Arnaldur Indridason, l’étoile polar de la littérature islandaise

Arnaldur Indridason, l'étoile polar de la littérature islandaise
AFP

Avec une écriture aussi limpide que ses personnages sont tourmentés, l’Islandais Arnaldur Indridason, une des « stars » du polar nordique, tendance réalisme social, a beaucoup contribué à la « floraison » récente en Belgique et en France de la littérature islandaise.

« Arnaldur Indridason est une star. Il a joué un rôle majeur dans l’intérêt relativement récent des Français pour la littérature islandaise contemporaine et pas seulement policière », expliquait samedi à l’AFP Gérard Meudal, ancien critique littéraire à Libération puis au Monde et traducteur des livres de Salman Rushdie, alors que la foule se pressait autour d’Arnaldur Indridason pour une séance de dédicace organisée à Caen à l’occasion du festival les Boréales.

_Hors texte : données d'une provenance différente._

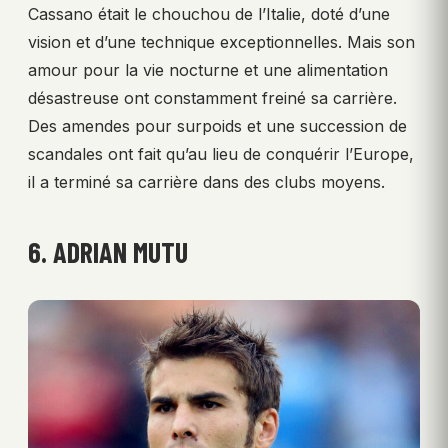
Cassano était le chouchou de l’Italie, doté d’une
vision et d’une technique exceptionnelles. Mais son
amour pour la vie nocturne et une alimentation
désastreuse ont constamment freiné sa carrière.
Des amendes pour surpoids et une succession de
scandales ont fait qu’au lieu de conquérir l’Europe,
il a terminé sa carrière dans des clubs moyens.
6. ADRIAN MUTU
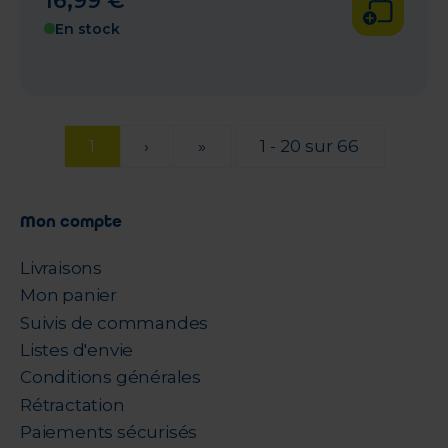
16
,
99
€
En stock
1
›
»
1 - 20 sur 66
Mon compte
Livraisons
Mon panier
Suivis de commandes
Listes d'envie
Conditions générales
Rétractation
Paiements sécurisés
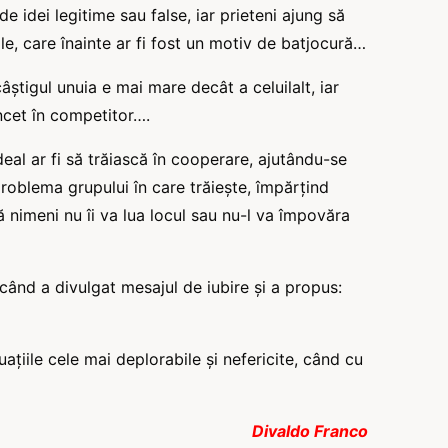
e idei legitime sau false, iar prieteni ajung să
le, care înainte ar fi fost un motiv de batjocură…
tigul unuia e mai mare decât a celuilalt, iar
ncet în competitor….
ideal ar fi să trăiască în cooperare, ajutându-se
roblema grupului în care trăiește, împărțind
ă nimeni nu îi va lua locul sau nu-l va împovăra
, când a divulgat mesajul de iubire și a propus:
tuațiile cele mai deplorabile și nefericite, când cu
Divaldo Franco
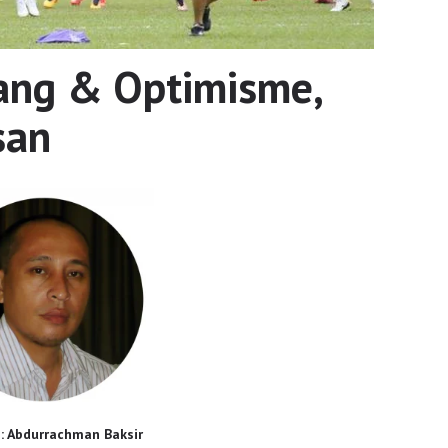
ang & Optimisme,
san
s: Abdurrachman Baksir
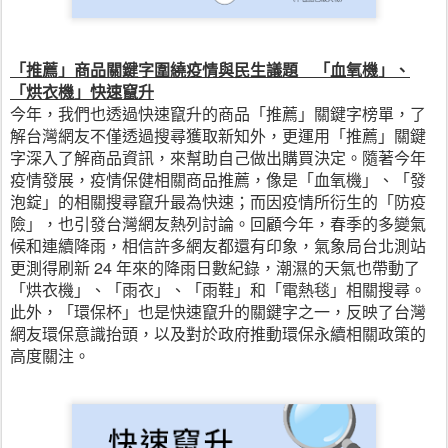
「推薦」商品關鍵字圍繞疫情與民生議題　「血氧機」、
「烘衣機」快速竄升
今年，我們也透過快速竄升的商品「推薦」關鍵字榜單，了
解台灣網友不僅透過搜尋獲取新知外，更運用「推薦」關鍵
字深入了解商品資訊，來幫助自己做出購買決定。隨著今年
疫情發展，疫情保健相關商品推薦，像是「血氧機」、「發
泡錠」的相關搜尋竄升最為快速；而因疫情所衍生的「防疫
險」，也引發台灣網友熱列討論。回顧今年，春季的多變氣
候和連續降雨，相信許多網友都還有印象，氣象局台北測站
更測得刷新 24 年來的降雨日數紀錄，潮濕的天氣也帶動了
「烘衣機」、「雨衣」、「雨鞋」和「電熱毯」相關搜尋。
此外，「環保杯」也是快速竄升的關鍵字之一，反映了台灣
網友環保意識抬頭，以及對於政府推動環保永續相關政策的
高度關注。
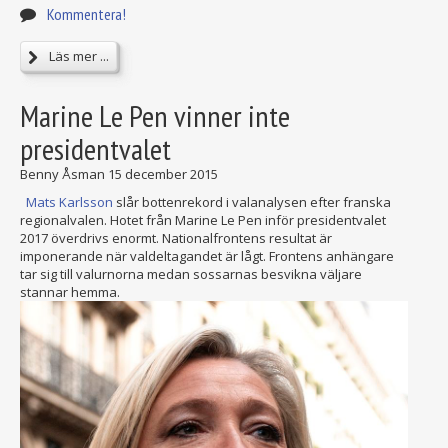
Kommentera!
Läs mer ...
Marine Le Pen vinner inte
presidentvalet
Benny Åsman
15 december 2015
Mats Karlsson
slår bottenrekord i valanalysen efter franska
regionalvalen. Hotet från Marine Le Pen inför presidentvalet
2017 överdrivs enormt. Nationalfrontens resultat är
imponerande när valdeltagandet är lågt. Frontens anhängare
tar sig till valurnorna medan sossarnas besvikna väljare
stannar hemma.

Selon son éditeur Anne-Marie Métailié, le « phénomène » Indridason, c’est un nouveau roman par an depuis 2002 en France, pour 12 millions de livres vendus dans le monde, dont 3,6 millions dans l’Hexagone ».

Entretemps, « on a aujourd’hui une dizaine d’auteurs islandais en France », complète M. Meudal. Et le traducteur d’Arnaldur Indridason, Eric Boury, a traduit quarante romans islandais en français depuis 2002.

« Le polar est à la mode. Et l’Islande est très en vogue », avance humblement l’écrivain de 55 ans, interrogé par l’AFP sur les raisons de son succès. « Le tourisme a explosé en quatre ans. On est passé d’un demi-million de visiteurs par an à deux millions, soit cinq fois la population islandaise », a-t-il précisé ensuite lors d’une rencontre avec le public à Caen.

L'auteur islandais Arnaldur Indridason à Frankfort, le 13 octobre 2011

« Ecrire pour un public aussi exigeant que les Islandais oblige l’écrivain à se dépasser », analyse celui qui fut en 1997 le premier Islandais à oser se lancer dans le polar, genre méprisé à l’époque par ce pays très littéraire.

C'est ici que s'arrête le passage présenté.